For more than fifty years, Salinger has been one of the most elusive figures in American history. All of the attempts to uncover the truth about why he disappeared have been undermined by a lack of access and the recycling of inaccurate information. In the course of a nine-year investigation, and especially in the three years since Salinger’s death, David Shields and Shane Salerno have interviewed more than 200 people on five continents (many of whom had previously refused to go on the record) to solve the mystery of what happened to Salinger.

Constructed like a thriller, this oral biography takes you into Salinger’s private world for the first time, through the voices of those closest to him: his World War II brothers-in-arms, his family, his friends, his lovers, his classmates, his editors, his New Yorker colleagues, his spiritual advisors, and people with whom he had relationships that were secret even to his own family. Their intimate recollections are supported by more than 175 photos (many never seen before), diaries, legal records, and private documents that are woven throughout; in addition, appearing here for the first time, are Salinger’s “lost letters”—ranging from the 1940s to 2008, revealing his intimate views on love, literature, fame, religion, war, and death, and providing a raw and revelatory self-portrait.

Salinger published his last story in 1965 but kept writing continuously until his death, locked for years inside a bunker in the woods, compiling manuscripts and filing them in a secret vault. Was he a genius who left the material world to focus on creating immaculate art or a haunted recluse, lost in his private obsessions? Why did this writer, celebrated by the world, stop publishing?
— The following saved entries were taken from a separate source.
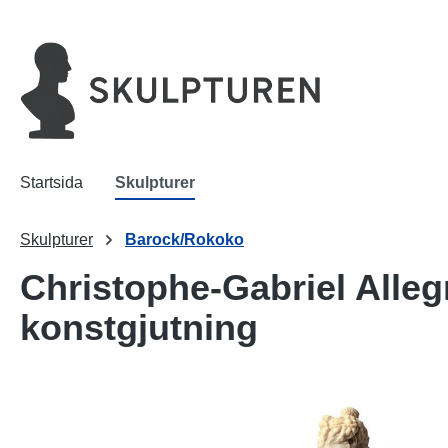
 sökning
Hoppa till huvudnavigering
Startsida
Skulpturer
Skulpturer
Barock/Rokoko
Christophe-Gabriel Alleg
konstgjutning
Hoppa över bildgalleri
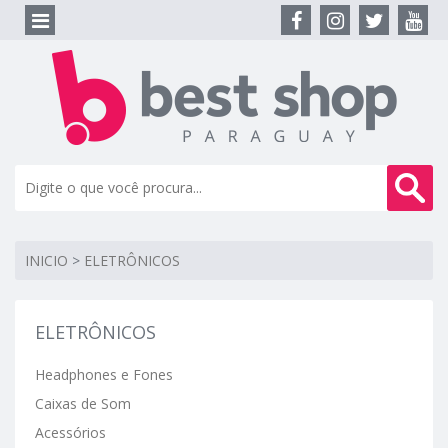
INICIO
>
ELETRÔNICOS
ELETRÔNICOS
Headphones e Fones
Caixas de Som
Acessórios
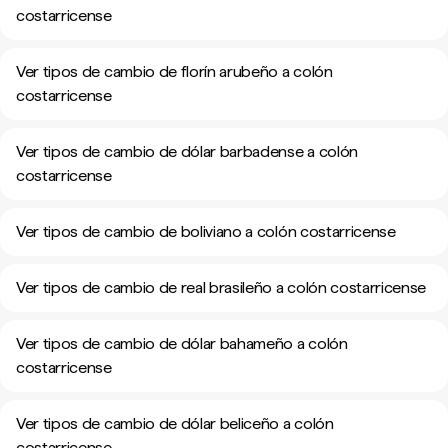
costarricense
Ver tipos de cambio de florín arubeño a colón
costarricense
Ver tipos de cambio de dólar barbadense a colón
costarricense
Ver tipos de cambio de boliviano a colón costarricense
Ver tipos de cambio de real brasileño a colón costarricense
Ver tipos de cambio de dólar bahameño a colón
costarricense
Ver tipos de cambio de dólar beliceño a colón
costarricense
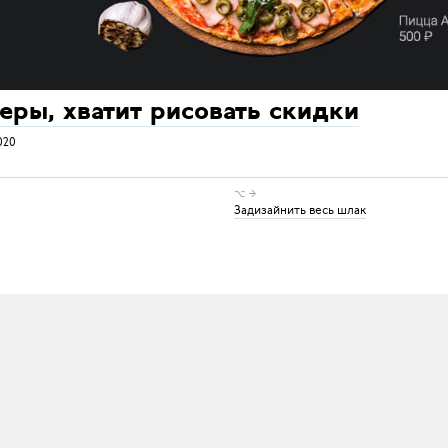
еры, хватит рисовать скидки
020
⌥ →
Задизайнить весь шлак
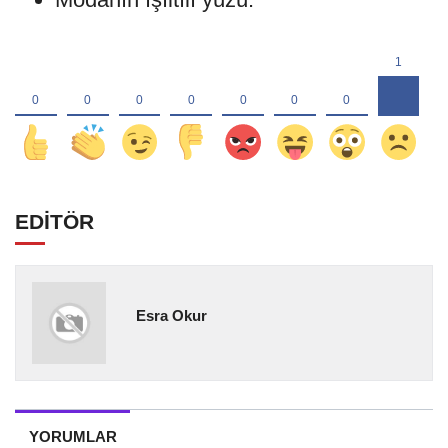
EDİTÖR
Esra Okur
YORUMLAR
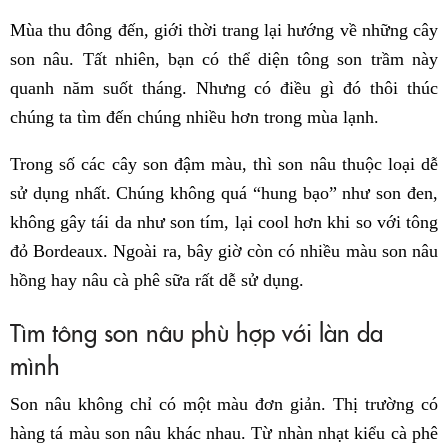
Mùa thu đông đến, giới thời trang lại hướng về những cây
son nâu. Tất nhiên, bạn có thể diện tông son trầm này
quanh năm suốt tháng. Nhưng có điều gì đó thôi thúc
chúng ta tìm đến chúng nhiều hơn trong mùa lạnh.
Trong số các cây son đậm màu, thì son nâu thuộc loại dễ
sử dụng nhất. Chúng không quá “hung bạo” như son đen,
không gây tái da như son tím, lại cool hơn khi so với tông
đỏ Bordeaux. Ngoài ra, bây giờ còn có nhiều màu son nâu
hồng hay nâu cà phê sữa rất dễ sử dụng.
Tìm tông son nâu phù hợp với làn da
mình
Son nâu không chỉ có một màu đơn giản. Thị trường có
hàng tá màu son nâu khác nhau. Từ nhàn nhạt kiểu cà phê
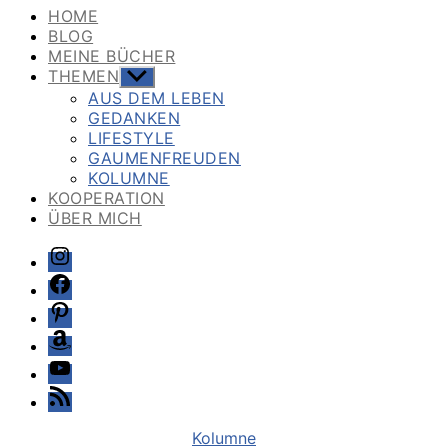
HOME
BLOG
MEINE BÜCHER
THEMEN
Untermenü
anzeigen
AUS DEM LEBEN
GEDANKEN
LIFESTYLE
GAUMENFREUDEN
KOLUMNE
KOOPERATION
ÜBER MICH
Instagram
Facebook
Pinterest
Amazon
Youtube
Feed
Kategorien
Kolumne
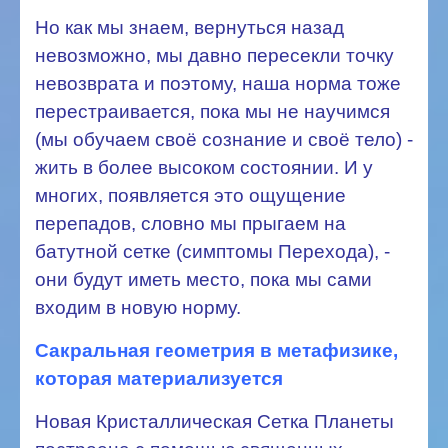
Но как мы знаем, вернуться назад
невозможно, мы давно пересекли точку
невозврата и поэтому, наша норма тоже
перестраивается, пока мы не научимся
(мы обучаем своё сознание и своё тело) -
жить в более высоком состоянии. И у
многих, появляется это ощущение
перепадов, словно мы прыгаем на
батутной сетке (симптомы Перехода), -
они будут иметь место, пока мы сами
входим в новую норму.
Сакральная геометрия в метафизике,
которая материализуется
Новая Кристаллическая Сетка Планеты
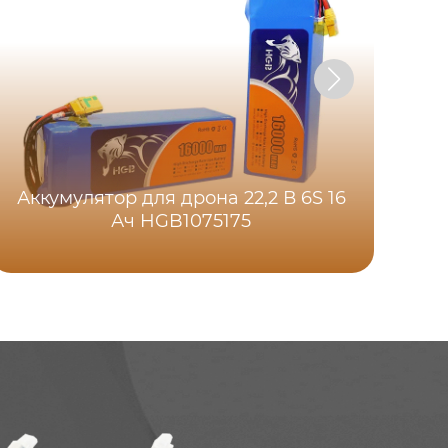
Аккумулятор для дрона 22,2 В 6S 16
Ач HGB1075175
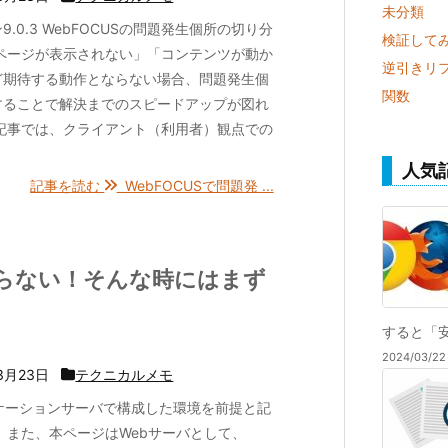
未分類
9.0.3 WebFOCUSの問題発生個所の切り分
検証して
「ページが表示されない」「コンテンツが動か
逆引きリ
ど期待する動作とならない場合、問題発生個
関数
することで解決までのスピードアップが図れ
本記事では、クライアント（利用者）観点での
人気
記事を読む
WebFOCUSで問題発 ...
がらない！そんな時にはまず
すると「安
2024/03/
3月23日
テクニカルメモ
プリケーションサーバで構成した環境を前提と記
 また、本ページはWebサーバとして、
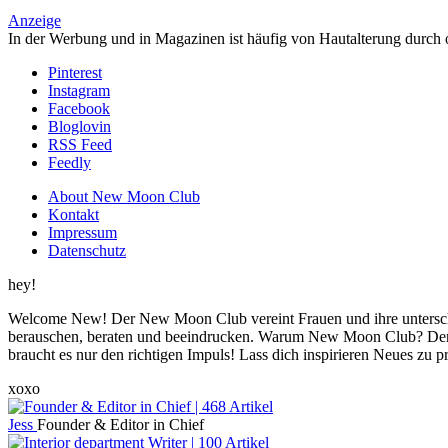
Anzeige
In der Werbung und in Magazinen ist häufig von Hautalterung durch 
Pinterest
Instagram
Facebook
Bloglovin
RSS Feed
Feedly
About New Moon Club
Kontakt
Impressum
Datenschutz
hey!
Welcome New! Der New Moon Club vereint Frauen und ihre unterschi
berauschen, beraten und beeindrucken. Warum New Moon Club? Der
braucht es nur den richtigen Impuls! Lass dich inspirieren Neues zu 
xoxo
Jess
Founder & Editor in Chief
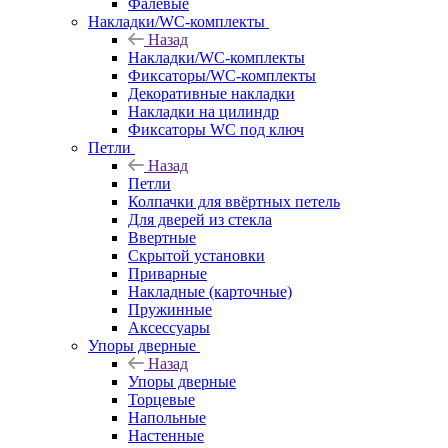
Фалевые
Накладки/WC-комплекты
Назад
Накладки/WC-комплекты
Фиксаторы/WC-комплекты
Декоративные накладки
Накладки на цилиндр
Фиксаторы WC под ключ
Петли
Назад
Петли
Колпачки для ввёртных петель
Для дверей из стекла
Ввертные
Скрытой установки
Приварные
Накладные (карточные)
Пружинные
Аксессуары
Упоры дверные
Назад
Упоры дверные
Торцевые
Напольные
Настенные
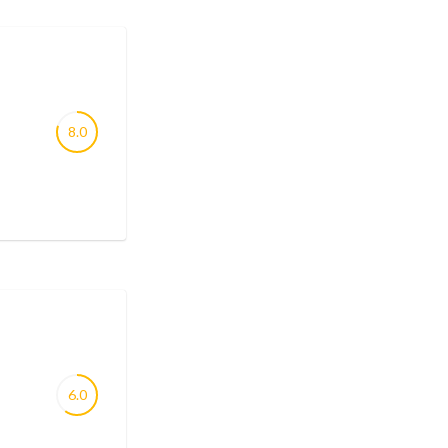
8.0
6.0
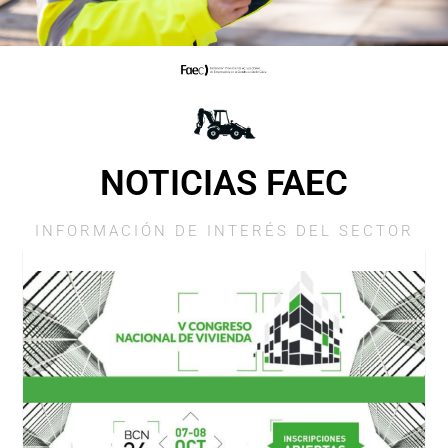
NOTICIAS FAEC
INFORMACIÓN DE INTERÉS DEL SECTOR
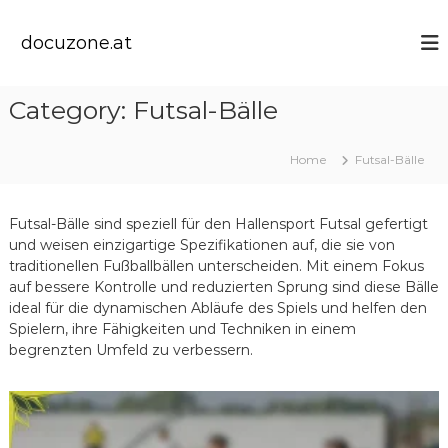
S
k
docuzone.at
i
p
t
Category:
Futsal-Bälle
o
c
o
Home
Futsal-Bälle
n
t
e
Futsal-Bälle sind speziell für den Hallensport Futsal gefertigt
n
und weisen einzigartige Spezifikationen auf, die sie von
t
traditionellen Fußballbällen unterscheiden. Mit einem Fokus
auf bessere Kontrolle und reduzierten Sprung sind diese Bälle
ideal für die dynamischen Abläufe des Spiels und helfen den
Spielern, ihre Fähigkeiten und Techniken in einem
begrenzten Umfeld zu verbessern.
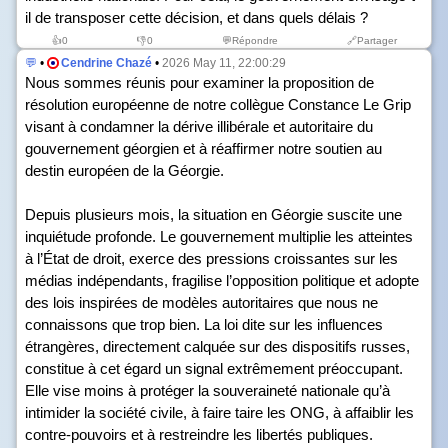
il de transposer cette décision, et dans quels délais ?
👍
0
👎
0
💬Répondre
🔗Partager
💬
•
Cendrine Chazé
•
2026 May 11, 22:00:29
Nous sommes réunis pour examiner la proposition de
résolution européenne de notre collègue Constance Le Grip
visant à condamner la dérive illibérale et autoritaire du
gouvernement géorgien et à réaffirmer notre soutien au
destin européen de la Géorgie.
Depuis plusieurs mois, la situation en Géorgie suscite une
inquiétude profonde. Le gouvernement multiplie les atteintes
à l’État de droit, exerce des pressions croissantes sur les
médias indépendants, fragilise l’opposition politique et adopte
des lois inspirées de modèles autoritaires que nous ne
connaissons que trop bien. La loi dite sur les influences
étrangères, directement calquée sur des dispositifs russes,
constitue à cet égard un signal extrêmement préoccupant.
Elle vise moins à protéger la souveraineté nationale qu’à
intimider la société civile, à faire taire les ONG, à affaiblir les
contre-pouvoirs et à restreindre les libertés publiques.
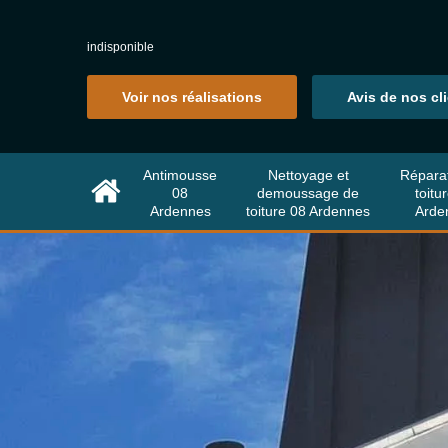
indisponible
Voir nos réalisations
Avis de nos cl
Antimousse
Nettoyage et
Répara
08
demoussage de
toitu
Ardennes
toiture 08 Ardennes
Arde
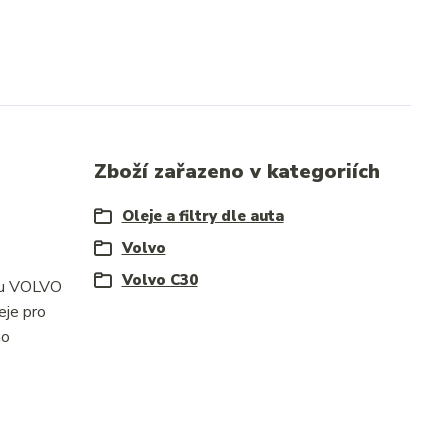
Zboží zařazeno v kategoriích
Oleje a filtry dle auta
Volvo
Volvo C30
e u VOLVO
eje pro
ho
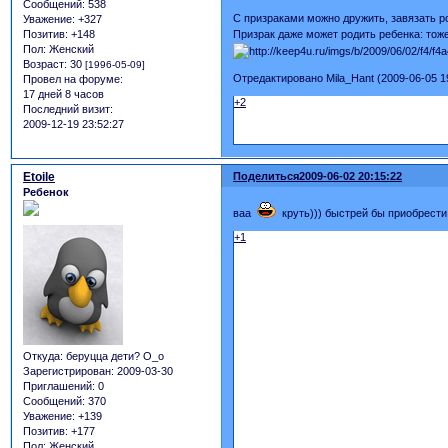
Сообщений:
538
С призраками можно дружить, завязать 
Уважение:
+327
Призрак даже может родить ребенка: тож
Позитив:
+148
Пол:
Женский
Возраст:
30
[1996-05-09]
Отредактировано Mila_Hant (2009-06-05 1
Провел на форуме:
17 дней 8 часов
+2
Последний визит:
2009-12-19 23:52:27
Etoile
Поделиться
2009-06-02 20:15:22
Ребенок
ваа
круть))) быстрей бы приобрес
+1
Откуда:
беруцца дети? О_о
Зарегистрирован
: 2009-03-30
Приглашений:
0
Сообщений:
370
Уважение:
+139
Позитив:
+177
Пол:
Женский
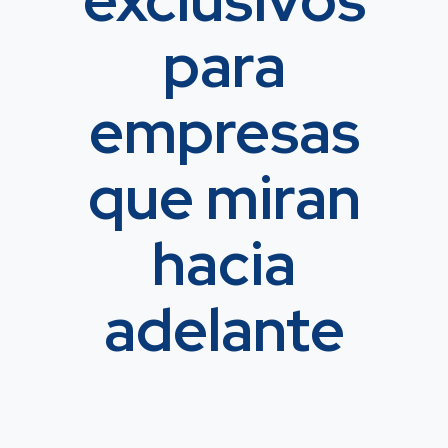
para
empresas
que miran
hacia
adelante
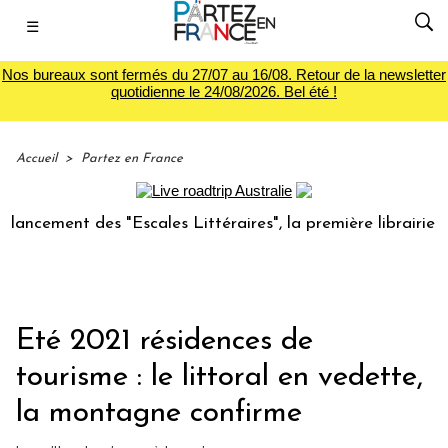
☰
Nos bureaux sont fermés du 27/07 au 16/08. Retour de la newsletter
quotidienne le 24/08/2026. Bel été !
Accueil
>
Partez en France
ement des "Escales Littéraires", la première librairie du vo
Eté 2021 résidences de
tourisme : le littoral en vedette,
la montagne confirme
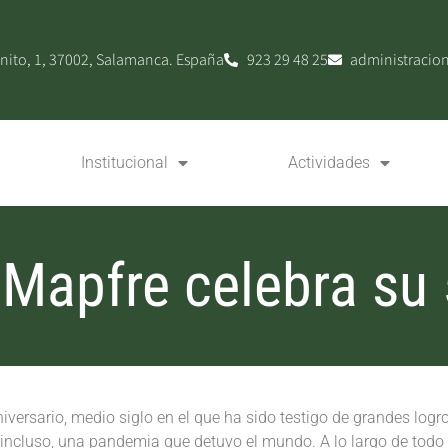
nito, 1, 37002, Salamanca. España
923 29 48 25
administracio
Institucional
Actividades
Mapfre celebra su 
iversario, medio siglo en el que ha sido testigo de grandes lo
 e, incluso, una pandemia que detuvo el mundo. A lo largo de tod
Shields and Salerno’s investigation into Salinger’s epic life transports you from the bloody beaches of Normandy, where Salinger landed under fire, carrying the first six chapters of The Catcher in the Rye . . . to the hottest nightclub in the world, the Stork Club, where he romanced the beautiful sixteen-year-old Oona O’Neill until she met Charlie Chaplin . . . from his top-secret counterintelligence duties, which took him to a subcamp of Dachau . . . to a love affair with a likely Gestapo agent whom he married and brought home to his Jewish parents’ Park Avenue apartment and photographs of whom appear here for the first time . . . from the pages of the New Yorker, where he found his voice by transforming the wounds of war into the bow of art . . . to the woods of New Hampshire, where the Vedanta religion took over his life and forced his flesh-and-blood family to compete with his imaginary Glass family.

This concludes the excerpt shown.